Pease (2004: 230) explains the head nod as an extremely useful tool in the power of persuasion. If the speaker is getting nods from the listener, it is seen as a sign to keep going continue. If the listener increases the rate of nods, it usually meaner that the listener wants to take over the speaking role (Munson, 2006: 235). In a business context, being able to persuade and to encourage agreement is a very useful tool in the negotiation process. In this context, head nodding is an exceptional tool in gaining cooperation because it can be very infectious, and can create positive linings (Pease, 2004: 231).

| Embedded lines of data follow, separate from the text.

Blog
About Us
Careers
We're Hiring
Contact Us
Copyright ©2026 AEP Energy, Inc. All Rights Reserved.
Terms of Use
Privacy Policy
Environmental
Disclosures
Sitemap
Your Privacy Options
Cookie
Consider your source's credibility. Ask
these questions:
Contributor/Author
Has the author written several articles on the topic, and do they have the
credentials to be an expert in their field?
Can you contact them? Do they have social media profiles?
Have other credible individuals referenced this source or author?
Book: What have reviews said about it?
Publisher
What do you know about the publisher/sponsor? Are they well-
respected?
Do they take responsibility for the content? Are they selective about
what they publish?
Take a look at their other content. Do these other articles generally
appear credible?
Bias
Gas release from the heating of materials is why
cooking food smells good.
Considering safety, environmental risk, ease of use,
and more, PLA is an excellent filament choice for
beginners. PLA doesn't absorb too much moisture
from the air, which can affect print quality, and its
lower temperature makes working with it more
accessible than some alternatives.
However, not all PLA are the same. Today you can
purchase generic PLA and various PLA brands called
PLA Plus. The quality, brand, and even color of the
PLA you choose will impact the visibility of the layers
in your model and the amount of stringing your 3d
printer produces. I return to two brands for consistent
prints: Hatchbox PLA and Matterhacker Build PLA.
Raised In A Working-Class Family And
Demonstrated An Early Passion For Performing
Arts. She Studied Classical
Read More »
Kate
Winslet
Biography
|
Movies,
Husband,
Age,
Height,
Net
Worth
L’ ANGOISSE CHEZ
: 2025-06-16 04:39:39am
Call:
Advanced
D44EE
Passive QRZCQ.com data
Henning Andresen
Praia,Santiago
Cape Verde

Therefore, as a simple and extremely effective listening tool to build rapport, gain agreement and cooperation in the workplace, the simple head nod is very powerful. Silence is a fundamental aspect of listening effectively and an important tool in understanding the message. 'Silence allows the speaker time to think, time to formulate and organize his or her verbal communications' (Divide, 2006: 149). Allowing the speaker time to think will relieve pressure so the message can be properly thought through before delivery (Munson, 2006: 80). Silence can also be a useful strategy in preventing saying something that may be regretted later.

As Divide (2006: 149-150) points out, silence can allow time for communicators to calm down when situations get malevolent and out of control, to avoid saying something that cannot be taken back. Being silent will provide an opportunity for the listener to reflect on what has been said and to formulate a valid response (Caveat, 2011: 170). Being silent and listening attentively will give the speaker the positive feeling that he or she is really being heard. In the nursing industry for example the importance of lenience and listening to patients is among the most important lessons to learn.

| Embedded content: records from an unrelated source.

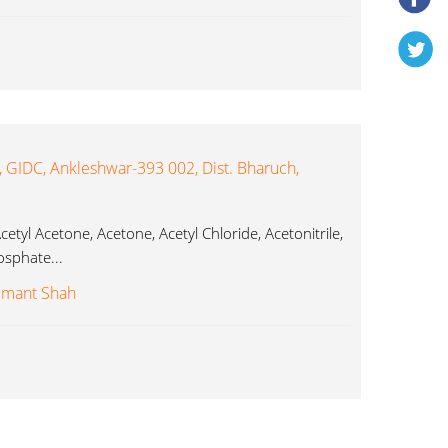
, GIDC, Ankleshwar-393 002, Dist. Bharuch,
etyl Acetone, Acetone, Acetyl Chloride, Acetonitrile,
osphate...
emant Shah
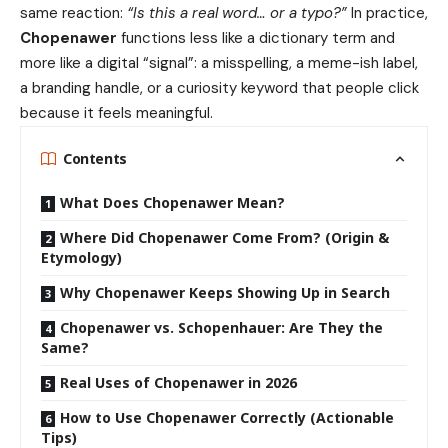
same reaction:
“Is this a real word… or a typo?”
In practice,
Chopenawer
functions less like a dictionary term and
more like a digital “signal”: a misspelling, a meme-ish label,
a branding handle, or a curiosity keyword that people click
because it feels meaningful.
Contents
What Does Chopenawer Mean?
Where Did Chopenawer Come From? (Origin &
Etymology)
Why Chopenawer Keeps Showing Up in Search
Chopenawer vs. Schopenhauer: Are They the
Same?
Real Uses of Chopenawer in 2026
How to Use Chopenawer Correctly (Actionable
Tips)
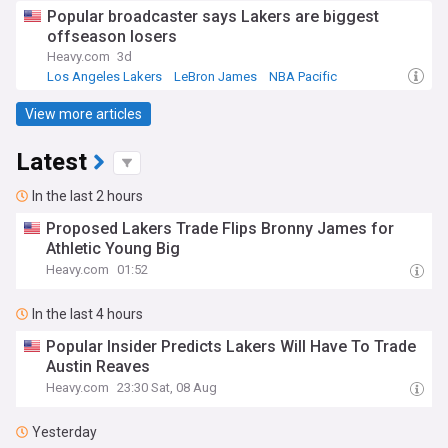
Popular broadcaster says Lakers are biggest
offseason losers
Heavy.com
3d
Los Angeles Lakers
LeBron James
NBA Pacific
View more articles
Latest
In the last 2 hours
Proposed Lakers Trade Flips Bronny James for
Athletic Young Big
Heavy.com
01:52
In the last 4 hours
Popular Insider Predicts Lakers Will Have To Trade
Austin Reaves
Heavy.com
23:30 Sat, 08 Aug
Yesterday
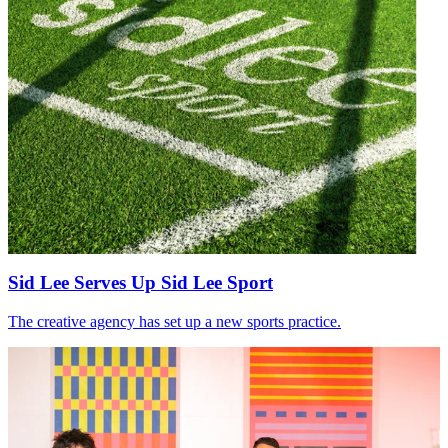
Sid Lee Serves Up Sid Lee Sport
The creative agency has set up a new sports practice.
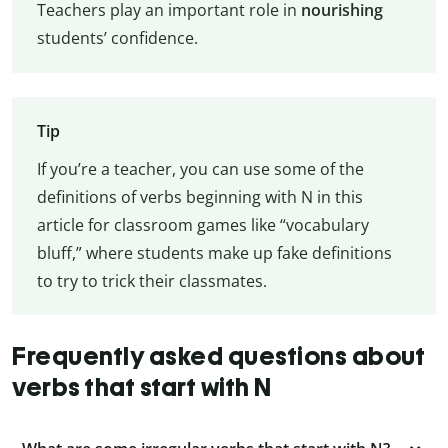
Teachers play an important role in
nourishing
students’ confidence.
Tip
If you’re a teacher, you can use some of the
definitions of verbs beginning with N in this
article for classroom games like “vocabulary
bluff,” where students make up fake definitions
to try to trick their classmates.
Frequently asked questions about
verbs that start with N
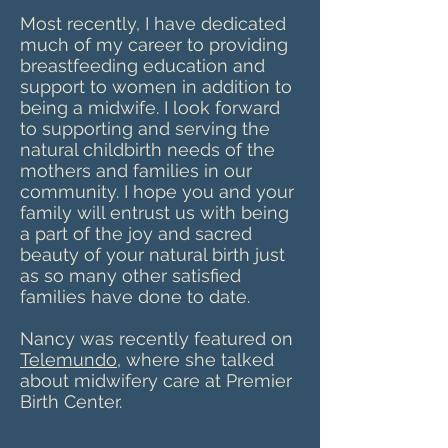
Most recently, I have dedicated
much of my career to providing
breastfeeding education and
support to women in addition to
being a midwife. I look forward
to supporting and serving the
natural childbirth needs of the
mothers and families in our
community. I hope you and your
family will entrust us with being
a part of the joy and sacred
beauty of your natural birth just
as so many other satisfied
families have done to date.
Nancy was recently featured on
Telemundo
, where she talked
about midwifery care at Premier
Birth Center.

By being silent and listening to patients, the nurse will be able to make more informed decisions. As Wright (2006: 20) describes, the listener, by not interrupting will hear things that might otherwise go unheard. Hence, being silent and listening without interruptions will serve to provide better understanding of the message and also to create an environment that promotes thinking before speaking. Using not Just one but a combination of these skills will lead to a greater understanding of the message Ewing sent (Meridian, 1972, cited in Somers et al. 989: 165). Eye contact, head nodding and silence are all important skills in attentive listening which is an integral aspect in any workplace. Maintaining eye contact closes the psychological space between the speaker and the listener, it also signifies interest in what is being said and creates a confident persona. Head nodding is a powerful tool of persuasion and creating cooperation. It can build rapport and facilitate positivist and understanding. Silence allows the speaker time to think which can relieve pressure, making for more meaningful conversation.

Silence is also a useful tactic to allow time to relax and formulate a significant and thoughtful response. Therefore, the use of eye contact, head nodding and silence as ingredients for effective listening will enhance the communication process and lead to greater understanding between colleagues, thus increasing productivity.